Keep the Beef Checkoff in the Hands of Producers
By Kevin Kester, 2018 NCBA President
Every beef producer knows that demand is king. Investing the
time, resources, and hard labor required to raise cattle and produce beef only
makes sense if consumers are willing to buy the final product. That is why in
1988, the nation’s cattle and beef producers voted to approve a consumer
marketing program known as the Beef Checkoff. Today, despite having support
from three of four producers, that program is under attack.
The misguided effort to unwind years of producer-led work
comes from U.S. Representatives Dave Brat (R-VA) and Earl Blumenauer (D-OR).
Together Representatives Brat and Blumenauer are pushing an amendment to the
2018 Farm Bill that would harm the beef industry and undermine producer control
of the Beef Checkoff Program.
Producer control has been a defining feature of the Beef
Checkoff since its inception. Established by an act of Congress in 1985, the
Beef Checkoff was only made official following a successful producer referendum
in 1988. Nearly 80 percent of producers voted to authorize the collection of a
mandatory $1-per-head fee on any sale of cattle in the U.S.
The funds collected from producers are used for research and
promotion programs designed to benefit the entire industry. A committee of 20
elected industry leaders develop the budget and program plans. From nutritional
studies and food safety research, to retail partnerships and foreign marketing,
the Beef Checkoff funds critical work that builds consumer demand for beef.
It is a sad day when Congress attempts to wrest control of
an industry self-help program away from those who manage and pay for it. But by
removing the ability of the Beef Checkoff to contract with any organization
that engages in agricultural advocacy, the Brat-Blumenauer amendment would do
precisely that. Producers fund the Beef Checkoff out of their own pockets, with
no cost to the taxpayer. They should have the right to determine which
organizations they can and cannot do business with.
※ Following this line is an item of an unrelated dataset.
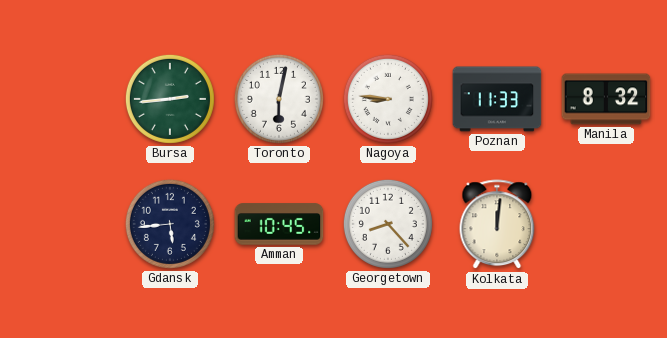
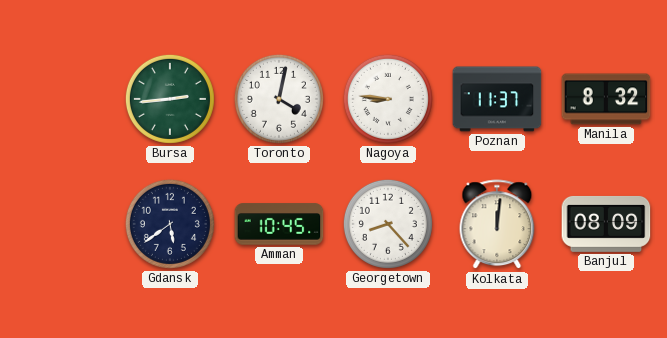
Toronto: 6:02 -> 4:02
Poznan: 11:33 -> 11:37
Gdansk: 5:44 -> 5:39
Banjul: none -> 08:09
Thus far producers have proven perfectly capable of deciding how to
spend their money. Beef producers
fund roughly $72 million of research, promotion and consumer education programs
each year. Independent research shows these programs result in an $11.20 return
on investment for every dollar invested.
Evidently Representatives Brat and Blumenauer are willing to
ignore the Beef Checkoff’s substantial record of success. They claim the
amendment will improve transparency and accountability for all commodity
checkoff programs, including beef. However, their amendment looks like a
classic case of a government solution in search of a problem.
Existing law already requires the USDA to provide oversight to
ensure checkoff programs are managed responsibly and efficiently. It also
requires fair treatment of all stakeholders and a strict prohibition on using any
checkoff dollars to fund lobbying activities. In fact, checkoff programs are
subjected to annual audits to insure all expenses are used only for projects
and other expenses authorized in a budget approved by USDA. USDA also conducts
a review of checkoff management practices and internal controls at least once
every three years.
Producers expect attacks on checkoff programs from opponents
of animal agriculture. Groups like the Humane Society of the United States have
tried to dismantle checkoff programs for years. They hate that producers have
found an effective way to pool their resources and grow demand for their
products. It is regrettable that some members of Congress have chosen to follow
in their footsteps.
If producers were unhappy with the results of the Beef
Checkoff, they could end it. A new referendum on the program can be held at any
time following a request from at least 10% of producers. The critical point is
that the decision would be theirs and theirs alone. Dictating Beef Checkoff
operations is not the role of Congress. True friends of beef producers should
vigorously oppose the Brat-Blumenauer amendment.